中学生にしてお小遣い帳をつけるほどの貧乏性。質素倹約、モノは擦り切れるまで使い、中古品を愛用する。趣味は、癒し系イラストを描くこと、古着屋巡り、貯金箱に500円玉を貯めること。

総資産4兆5000億円の桜丈ホールディングス株式会社、代表取締役社長。企業グループとしては日本国内だと50位、グローバル視点なら1000位に入る規模感だが、ホールディングス本体も傘下企業の大半も未公開企業で構成されているのが特色のため、表面上(バランスシート上)の総資産は市場価値を正しく反映していない。

桜丈 小雪(13)おうじょう こゆき

「いずれ歌舞伎町の闇王として君臨するのが、私という存在に課せられた哀しき宿命なのだ」


生まれてこの方ペーパーテストは満点以外をほとんど取ったことがなく、剣道やギターなど幅広い素養もあり周囲からは天才と思われているが、実は隠れて大変な努力をしている。まだ幼さの残る面影ながら誰もが振り向く美貌の少女。まさに才色兼備を地でいく女子に見えるものの、重度の厨二病を患っている。好きなコンテンツは『首領(ドン)への道』。いつの日か新宿区歌舞伎町に影を潜めて暮らし、自分の組を持ちたいと夢想する。

源 玄七郎(67)みなもと げんしちろう

「強いていえば、通りすがりの執事でございます」


桜丈家にやって来て12年目の、長身の自称執事。自分に常に厳しく、他人にも恐ろしく厳しい。
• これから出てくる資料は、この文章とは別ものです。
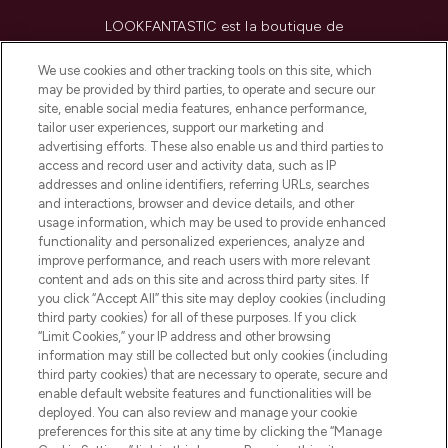
LOOKFANTASTIC est la boutique de
beauté incontournable en Europe,
proposant les meilleurs produits de soins
We use cookies and other tracking tools on this site, which
de la peau, des cheveux et de maquillage
may be provided by third parties, to operate and secure our
de plus de 200 marques prestigieuses.
site, enable social media features, enhance performance,
Faites vos achats en ligne ou via
tailor user experiences, support our marketing and
l’application, avec la livraison offerte dès
advertising efforts. These also enable us and third parties to
access and record user and activity data, such as IP
55€ d'achat.
addresses and online identifiers, referring URLs, searches
and interactions, browser and device details, and other
Consentement aux cookies
usage information, which may be used to provide enhanced
Do Not Sell or Share My Personal
functionality and personalized experiences, analyze and
Information
improve performance, and reach users with more relevant
content and ads on this site and across third party sites. If
you click “Accept All” this site may deploy cookies (including
AIDE ET INFORMATIONS
third party cookies) for all of these purposes. If you click
“Limit Cookies,” your IP address and other browsing
information may still be collected but only cookies (including
INFORMATIONS GÉNÉRALES
third party cookies) that are necessary to operate, secure and
enable default website features and functionalities will be
deployed. You can also review and manage your cookie
À PROPOS DE LOOKFANTASTIC
preferences for this site at any time by clicking the “Manage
日本有数の格調の高さで知られる五つ星ホテルブランド――ベイグランディアホテルズの創業者にして元代表取締役社長。かつてベイグランディアホテルズは経営に行き詰まり、巨額の負債を抱えて民事再生法を申請したことで連日経済ニュースで取り上げられた。ある意味で名士であり財界有名人。ベイグランディアホテルズは、桜丈ホールディングスの傘下に組み入れられて経営再建中。

水無月 千景(28)みなずき ちかげ

「パワハラで会社訴えてやるぅ! めちゃんこ慰謝料請求してやるんですドチクショー!」


東京大学理学部卒のアラサー。経済産業省資源エネルギー庁に在職経験のある元官僚。桜丈ホールディングスの管理部門に勤めるかたわらで、会社の意向(業務範囲として)で小春と小雪の家庭教師をしている。絶賛婚活中だが程良い相手が見つからず、念のため生涯独身にも備えて最近4500万円で東京の真ん中に中古1LDK49平米を購入した。

桜丈 陸(58)おうじょう りく

「ぼくは当てもなく荒野を彷徨う金鉱堀さ。泥に塗れた地べたで過ごし、何度かグッドラックを引き当てた、それだけのことだよ」


桜丈ホールディングス元・代表取締役社長にして、現・無職ニート。明治後期から続く旧・桜丈財閥の本家筋にあたる四代目。桜丈財閥は繊維産業を中核とした中規模な産業複合体にすぎなかったが、軍需衣料品に経営を過度に依存していたためGHQに目を付けられ、太平洋戦争後の財閥解体で主要企業のすべてを切り離され、いくつかの不動産を残すだけで有名無実化していた。だが陸の代で、手持ちの不動産を担保になりふり構わぬ賭けに出て、急激な膨張を成し遂げた。その規模感は、戦前の桜丈財閥のスケールに比肩する程度にまで戻ったとされ、日本経済界の一つの奇跡と受け止められている。

さも意味深な言い回しをするものの、大して深い意味はない。自らが創り上げたグループの代表を、ある日突然に辞任してしまった。一見自分勝手な引退のように見えて、強引に幕引きしてしまったのには、実は本人の狙いもある。